What is JSONPath?

JSONPath is a query language for selecting and filtering elements of JSON structures. It's inspired by and very similar to XPath query language, used for selecting elements of XML documents.

Based on the proposal by Stefan Goessner, JSONPath comes implemented in  libraries for many high level programming languages. Python is no exception, with a few libraries available.

JSONPath Python Libraries

There are more than one JSONPath packages for Python. pythonpath-ng is the most feature-complete. It combines capabilities of pythonpath-rw and pythonpath-rw-ext with ability to update or remove nodes.

pythonpath-ng is also the most popular JSONPath package on pypi.org, so we'll use it in our examples below.

You can install the library using pip:

pip install jsonpath-ng

JSONPath Syntax

Here's a quick reference of JSONPath syntax.

If you're just getting started with JSONPath, you should probably just glance over it and jump straight to examples. You can always return to this table for reference.
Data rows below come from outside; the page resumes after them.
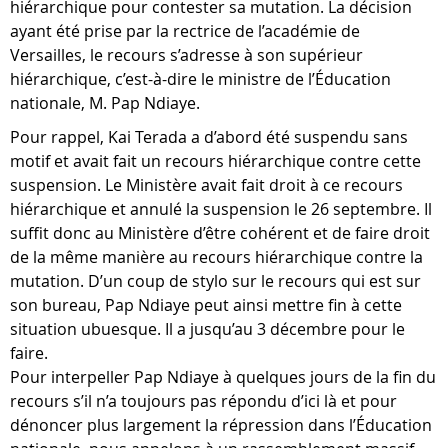
hiérarchique pour contester sa mutation. La décision
ayant été prise par la rectrice de l’académie de
Versailles, le recours s’adresse à son supérieur
hiérarchique, c’est-à-dire le ministre de l’Éducation
nationale, M. Pap Ndiaye.
Pour rappel, Kai Terada a d’abord été suspendu sans
motif et avait fait un recours hiérarchique contre cette
suspension. Le Ministère avait fait droit à ce recours
hiérarchique et annulé la suspension le 26 septembre. Il
suffit donc au Ministère d’être cohérent et de faire droit
de la même manière au recours hiérarchique contre la
mutation. D’un coup de stylo sur le recours qui est sur
son bureau, Pap Ndiaye peut ainsi mettre fin à cette
situation ubuesque. Il a jusqu’au 3 décembre pour le
faire.
Pour interpeller Pap Ndiaye à quelques jours de la fin du
recours s’il n’a toujours pas répondu d’ici là et pour
dénoncer plus largement la répression dans l’Éducation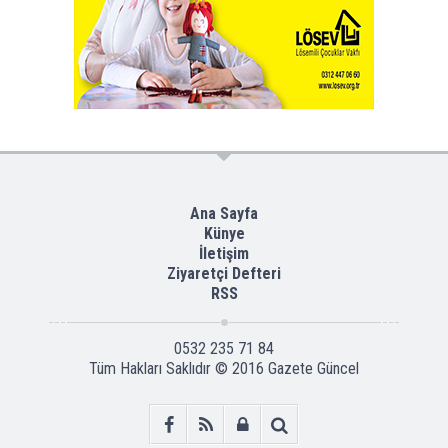
Ana Sayfa
Künye
İletişim
Ziyaretçi Defteri
RSS
0532 235 71 84
Tüm Hakları Saklıdır © 2016
Gazete Güncel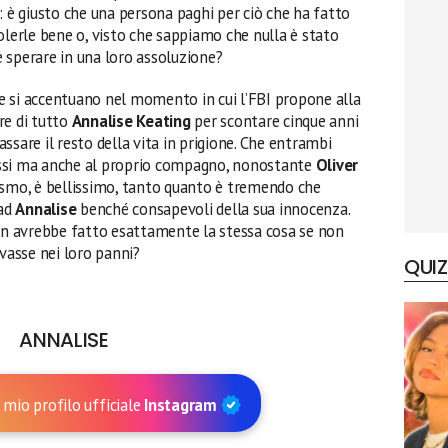
è giusto che una persona paghi per ciò che ha fatto
erle bene o, visto che sappiamo che nulla è stato
 sperare in una loro assoluzione?
ore si accentuano nel momento in cui l’FBI propone alla
re di tutto
Annalise Keating
per scontare cinque anni
passare il resto della vita in prigione. Che entrambi
essi ma anche al proprio compagno, nonostante
Oliver
ismo, è bellissimo, tanto quanto è tremendo che
 ad
Annalise
benché consapevoli della sua innocenza.
non avrebbe fatto esattamente la stessa cosa se non
ovasse nei loro panni?
QUIZ
ANNALISE
 mio profilo ufficiale
Instagram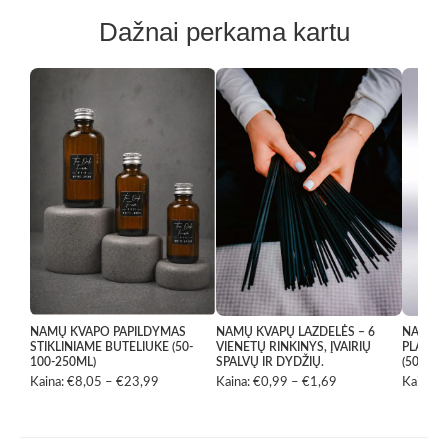
Dažnai perkama kartu
NAMŲ KVAPO PAPILDYMAS
NAMŲ KVAPŲ LAZDELĖS – 6
NAMŲ K
STIKLINIAME BUTELIUKE (50-
VIENETŲ RINKINYS, ĮVAIRIŲ
PLASTI
100-250ML)
SPALVŲ IR DYDŽIŲ.
(50ML-
Kaina:
€
8,05
–
€
23,99
Price
Kaina:
€
0,99
–
€
1,69
Price
Kaina:
€
range:
range:
€8,05
€0,99
through
through
€23,99
€1,69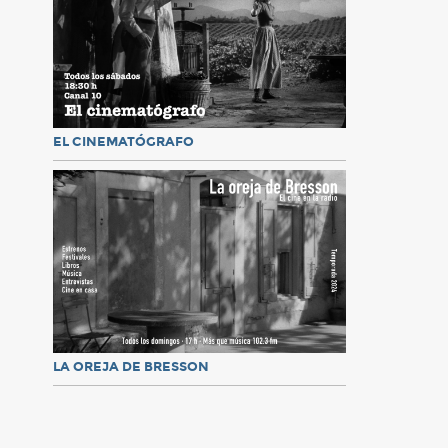
EL CINEMATÓGRAFO
LA OREJA DE BRESSON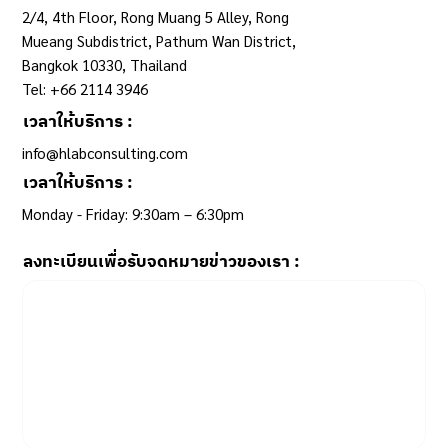
2/4, 4th Floor, Rong Muang 5 Alley, Rong
Mueang Subdistrict, Pathum Wan District,
Bangkok 10330, Thailand
Tel: +66 2114 3946
เวลาให้บริการ :
info@hlabconsulting.com
เวลาให้บริการ :
Monday - Friday: 9:30am – 6:30pm ​
ลงทะเบียนเพื่อรับจดหมายข่าวของเรา :
Email
*
Yes, subscribe me to your newsletter.
SUBSCRIBE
If you're familiar with XPath, you'll notice that the syntax and the results are quite similar.

Expression Example Result
$ $ Selects the root object
.property or ['property'] $.movies or $['movies'] Returns a child element or property by name
* $.movies[*] or $.movies[0].* Wildcard. .* returns all fields of an element, [*] selects all members of an array
.. $..year Recursive descent - return all values of the given property in the structure. Here: returns all years from all movies.
[index] $.movies[0] Returns the child element at index
[0,1] $.movies[0].cast[0,1] Returns the first and second child elements
[start:end] $.movies[0].cast[:2] Similar to Python list slicing syntax. Return child elements at positions start through end
@ See below Reference to current object in filtering expressions
[?(filter)] $.movies[?(@.year < 1990)] Apply a filter to selected element. Here: Returns all movies where year < 1990

Using JSONPath in Python

In order to query a json with JSONPath, we'll first need a json file. Let's use a simple json structure with data about several movies:

{
	"movies": [
		{
			"title": "Reservoir Dogs",
			"director": "Quentin Tarantino",
			"year": 1992,
			"cast": [ "Harvey Keitel", "Tim Roth", "Michael Madsen", "Chris Penn" ]
		},
		{
			"title": "Pulp Fiction",
			"director": "Quentin Tarantino",
			"year": 1994,
			"cast": [ "John Travolta", "Uma Thurman", "Samuel L. Jackson", "Bruce Willis" ]
		},
		{
			"title": "Jackie Brown",
			"director": "Quentin Tarantino",
			"year": 1997,
			"cast": [ "Pam Grier", "Samuel L. Jackson", "Robert Forster", "Bridget Fonda", "Michael Keaton", "Robert De Niro" ]
		},
		{
			"title": "Kill Bill: Vol. 1",
			"director": "Quentin Tarantino",
			"year": 2003,
			"cast": [ "Uma Thurman", "David Carradine", "Daryl Hannah", "Michael Madsen", "Lucy Liu", "Vivica A. Fox" ]
		},
		{
			"title": "Kill Bill: Vol. 2",
			"director": "Quentin Tarantino",
			"year": 2004,
			"cast": [ "Uma Thurman", "David Carradine", "Daryl Hannah", "Michael Madsen", "Vivica A. Fox" ]
		},
		{
			"title": "Taxi Driver",
			"director": "Martin Scorsese",
			"year": 1976,
			"cast": [ "Robert De Niro", "Jodie Foster", "Cybill Schepherd" ]
		},
		{
			"title": "Goodfellas",
			"director": "Martin Scorsese",
			"year": 1990,
			"cast": [ "Robert De Niro", "Ray Liotta", "Joe Pesci" ]
		},
		{
			"title": "The Age of Innocence",
			"director": "Martin Scorsese",
			"year": 1993,
			"cast": [ "Daniel Day-Lewis", "Michelle Pfeiffer", "Winona Ryder" ]
		},
		{
			"title": "Mean Streets",
			"director": "Martin Scorsese",
			"year": 1973,
			"cast": [ "Robert De Niro", "Harvey Keitel", "David Proval" ]
		}
	]
}

If you want to follow along, you might want to save this into a JSON file movies.json. We'll load the file into Python and answer some queries using JSONPath.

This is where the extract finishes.